■ Instructions for the task ■
Your answer should repeat the entries in full, exactly as given, with no pictures.

= Beginning of Section =

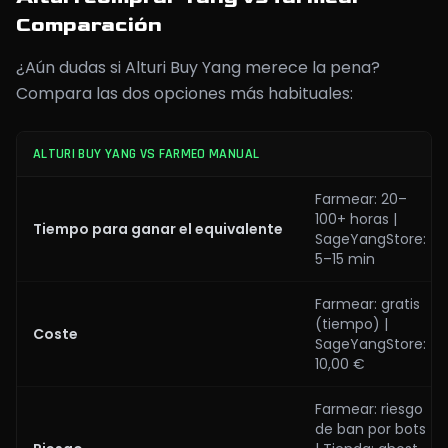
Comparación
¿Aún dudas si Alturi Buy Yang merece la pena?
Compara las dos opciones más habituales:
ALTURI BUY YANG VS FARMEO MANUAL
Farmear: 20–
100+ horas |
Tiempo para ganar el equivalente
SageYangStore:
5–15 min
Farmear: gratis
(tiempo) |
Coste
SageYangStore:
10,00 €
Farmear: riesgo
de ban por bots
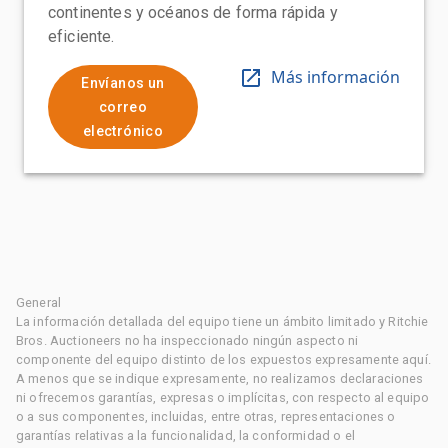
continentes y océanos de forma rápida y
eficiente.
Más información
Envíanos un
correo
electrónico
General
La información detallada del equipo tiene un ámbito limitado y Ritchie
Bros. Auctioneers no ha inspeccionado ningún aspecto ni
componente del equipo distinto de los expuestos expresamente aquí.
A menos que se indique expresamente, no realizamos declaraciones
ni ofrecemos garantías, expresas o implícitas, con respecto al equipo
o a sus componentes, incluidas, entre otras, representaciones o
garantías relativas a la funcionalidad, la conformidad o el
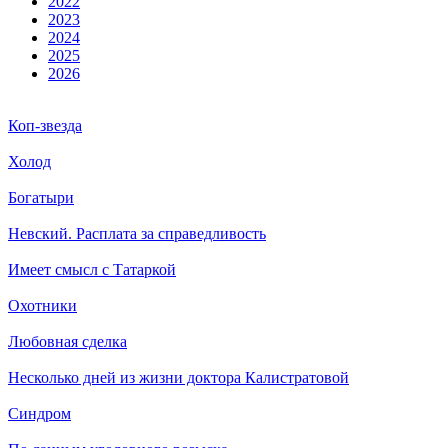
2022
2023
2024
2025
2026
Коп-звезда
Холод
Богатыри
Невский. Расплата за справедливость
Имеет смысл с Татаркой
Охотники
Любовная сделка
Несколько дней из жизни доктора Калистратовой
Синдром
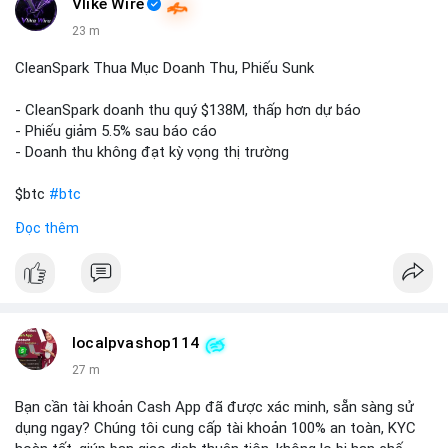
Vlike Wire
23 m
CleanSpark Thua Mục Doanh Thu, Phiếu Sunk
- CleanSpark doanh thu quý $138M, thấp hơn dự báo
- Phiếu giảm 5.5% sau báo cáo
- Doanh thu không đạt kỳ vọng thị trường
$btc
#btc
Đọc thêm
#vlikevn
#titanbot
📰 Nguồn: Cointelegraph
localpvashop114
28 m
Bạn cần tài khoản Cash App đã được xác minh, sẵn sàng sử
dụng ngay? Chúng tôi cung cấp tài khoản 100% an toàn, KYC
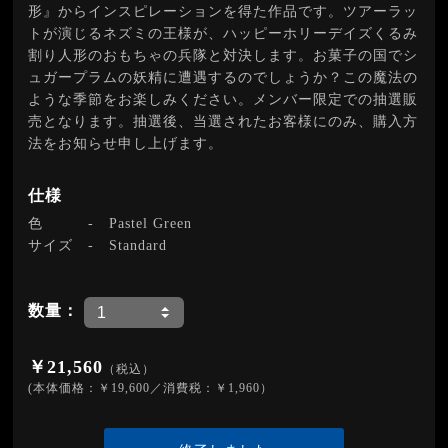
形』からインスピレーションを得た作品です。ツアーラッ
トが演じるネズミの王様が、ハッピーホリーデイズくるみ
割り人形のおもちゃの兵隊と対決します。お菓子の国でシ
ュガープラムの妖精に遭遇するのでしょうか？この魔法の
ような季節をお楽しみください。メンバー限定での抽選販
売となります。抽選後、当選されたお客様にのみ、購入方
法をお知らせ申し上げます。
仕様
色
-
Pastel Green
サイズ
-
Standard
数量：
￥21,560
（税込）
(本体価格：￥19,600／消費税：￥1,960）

= End of Section =

■ Response for this exercise ■
Comparación
¿Aún dudas si Alturi Buy Yang merece la pena?
Compara las dos opciones más habituales:
ALTURI BUY YANG VS FARMEO MANUAL
Farmear: 20–
100+ horas |
Tiempo para ganar el equivalente
SageYangStore:
5–15 min
Farmear: gratis
(tiempo) |
Coste
SageYangStore:
10,00 €
Farmear: riesgo
de ban por bots
continentes y océanos de forma rápida y
eficiente.
Más información
Envíanos un
correo
electrónico
General
La información detallada del equipo tiene un ámbito limitado y Ritchie
Bros. Auctioneers no ha inspeccionado ningún aspecto ni
componente del equipo distinto de los expuestos expresamente aquí.
A menos que se indique expresamente, no realizamos declaraciones
ni ofrecemos garantías, expresas o implícitas, con respecto al equipo
o a sus componentes, incluidas, entre otras, representaciones o
garantías relativas a la funcionalidad, la conformidad o el
2022
2023
2024
2025
2026
Коп-звезда
Холод
Богатыри
Невский. Расплата за справедливость
Имеет смысл с Татаркой
Охотники
Любовная сделка
Несколько дней из жизни доктора Калистратовой
Синдром
Vlike Wire
23 m
CleanSpark Thua Mục Doanh Thu, Phiếu Sunk
- CleanSpark doanh thu quý $138M, thấp hơn dự báo
- Phiếu giảm 5.5% sau báo cáo
- Doanh thu không đạt kỳ vọng thị trường
$btc
#btc
Đọc thêm
#vlikevn
#titanbot
📰 Nguồn: Cointelegraph
localpvashop114
28 m
Bạn cần tài khoản Cash App đã được xác minh, sẵn sàng sử
dụng ngay? Chúng tôi cung cấp tài khoản 100% an toàn, KYC
形』からインスピレーションを得た作品です。ツアーラッ
トが演じるネズミの王様が、ハッピーホリーデイズくるみ
割り人形のおもちゃの兵隊と対決します。お菓子の国でシ
ュガープラムの妖精に遭遇するのでしょうか？この魔法の
ような季節をお楽しみください。メンバー限定での抽選販
売となります。抽選後、当選されたお客様にのみ、購入方
法をお知らせ申し上げます。
仕様
色
-
Pastel Green
サイズ
-
Standard
数量：
￥21,560
（税込）
(本体価格：￥19,600／消費税：￥1,960）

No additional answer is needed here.